[Koha] how to fix encoding of biblioitems.kohaxml (moving to latest Koha)

Sun Feb 2 19:11:48 NZDT 2014

Hi,

I'm upgrading to Koha latest release (3.14.01.000) from a quite old one 
(2.x).

I've imported the old database, let the web installation procedure perform 
the automatic steps to upgrade the sql structure, then launched the 
convert_to_utf8.pl tool in .../migration_tools/22_to_30/

My stuff (items, patrons, several configuration parameters) seems to be 
there. However, koha_rebuild_zebra fails, because of "wide characters" 
present in the database:

specific error is Wide character in subroutine entry at 
/usr/share/perl5/MARC/Charset/Table.pm line 96

This results in a (hopefully) consistent, but unsearchable database.

A closer inspection of the biblioitems table reveals that several (140 out 
of some 2800) items contain "accented characters" in various fields. These 
may have crept in at various stages, e.g. when inserting new records using 
a Mac keyboard, or on the occasion of not so careful upgrades.

Although I had set the default character set as UTF8 (both for the locale, 
apache and mysql, let alone Koha itself), when I try to insert in the 
database a new record (containing accented letters in the title field, 
say) from the web interface, the title looks ok when accessing the 
newly created record (cgi-bin/koha/catalogue/detail.pl?biblionumber=...), 
whereas the "MARC Preview" shows corrupted accented letters, as if they 
weren't encoded in UTF8.

An even closer inspection suggests that the encoding might indeed be UTF8, 
but that some characters follow the NFD, rather than NFC, convention 
(accented characters are represented as two separate characters).

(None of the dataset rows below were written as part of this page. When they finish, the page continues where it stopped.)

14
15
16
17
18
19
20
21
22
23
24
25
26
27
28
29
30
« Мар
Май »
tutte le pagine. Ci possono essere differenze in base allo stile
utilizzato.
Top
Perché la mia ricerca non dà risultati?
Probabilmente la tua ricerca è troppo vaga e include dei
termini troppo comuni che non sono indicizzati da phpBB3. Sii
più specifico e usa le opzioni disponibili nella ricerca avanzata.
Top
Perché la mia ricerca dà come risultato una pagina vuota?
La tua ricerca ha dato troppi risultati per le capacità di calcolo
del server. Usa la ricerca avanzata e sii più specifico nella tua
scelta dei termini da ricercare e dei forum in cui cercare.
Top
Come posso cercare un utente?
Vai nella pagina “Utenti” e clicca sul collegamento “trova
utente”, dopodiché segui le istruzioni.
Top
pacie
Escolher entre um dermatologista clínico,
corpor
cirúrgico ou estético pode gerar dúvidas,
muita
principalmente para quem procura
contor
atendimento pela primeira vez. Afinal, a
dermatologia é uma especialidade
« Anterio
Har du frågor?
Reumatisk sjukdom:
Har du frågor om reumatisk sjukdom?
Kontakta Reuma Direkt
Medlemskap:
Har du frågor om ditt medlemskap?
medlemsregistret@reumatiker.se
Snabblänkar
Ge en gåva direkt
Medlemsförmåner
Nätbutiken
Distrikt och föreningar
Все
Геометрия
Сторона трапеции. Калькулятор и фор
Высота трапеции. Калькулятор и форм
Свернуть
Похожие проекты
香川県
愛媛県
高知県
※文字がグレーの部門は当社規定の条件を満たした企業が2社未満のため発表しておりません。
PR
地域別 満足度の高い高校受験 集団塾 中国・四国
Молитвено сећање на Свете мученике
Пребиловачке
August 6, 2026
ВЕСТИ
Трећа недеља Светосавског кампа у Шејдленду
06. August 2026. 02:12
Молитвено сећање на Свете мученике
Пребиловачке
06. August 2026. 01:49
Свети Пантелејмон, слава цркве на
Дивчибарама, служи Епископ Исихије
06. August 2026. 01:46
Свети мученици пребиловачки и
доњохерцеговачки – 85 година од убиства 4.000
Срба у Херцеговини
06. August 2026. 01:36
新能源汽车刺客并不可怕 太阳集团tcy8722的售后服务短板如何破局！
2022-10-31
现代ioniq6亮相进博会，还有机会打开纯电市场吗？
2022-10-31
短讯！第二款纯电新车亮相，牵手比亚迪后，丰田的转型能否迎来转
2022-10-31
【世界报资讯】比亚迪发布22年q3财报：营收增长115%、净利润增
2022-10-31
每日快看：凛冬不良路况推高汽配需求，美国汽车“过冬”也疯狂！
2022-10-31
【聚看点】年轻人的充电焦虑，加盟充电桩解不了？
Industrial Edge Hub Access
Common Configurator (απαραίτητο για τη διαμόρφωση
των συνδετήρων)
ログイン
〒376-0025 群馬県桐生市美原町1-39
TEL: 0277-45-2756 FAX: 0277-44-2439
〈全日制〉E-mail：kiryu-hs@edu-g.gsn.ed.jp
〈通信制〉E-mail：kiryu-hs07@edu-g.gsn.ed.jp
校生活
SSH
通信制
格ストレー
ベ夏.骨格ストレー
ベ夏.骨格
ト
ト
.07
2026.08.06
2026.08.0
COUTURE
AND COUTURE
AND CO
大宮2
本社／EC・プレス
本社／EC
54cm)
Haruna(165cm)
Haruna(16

Is there a way to fix my biblioitems table? Is there a way to have new 
records entered correctly, at least?

(I've even tried ALTER'ing the table to binary, then back to text with the 
correct encoding, field by field.)

I could in principle go and fix each of the 140 corrupted MARC's via the 
web interface, if that's the only way, but the point is that, seemingly, 
even newly entered accented characters produce fancy output in the marcxml 
field.

(The same may possibly apply also to the marc field, but that's a binary 
sql LONGBLOB, therefore possibly uneditable, but I assume it should be 
harmless to koha_rebuild_zebra .)

Many thanks for all your suggestions and help.

Regards,

Giuseppe.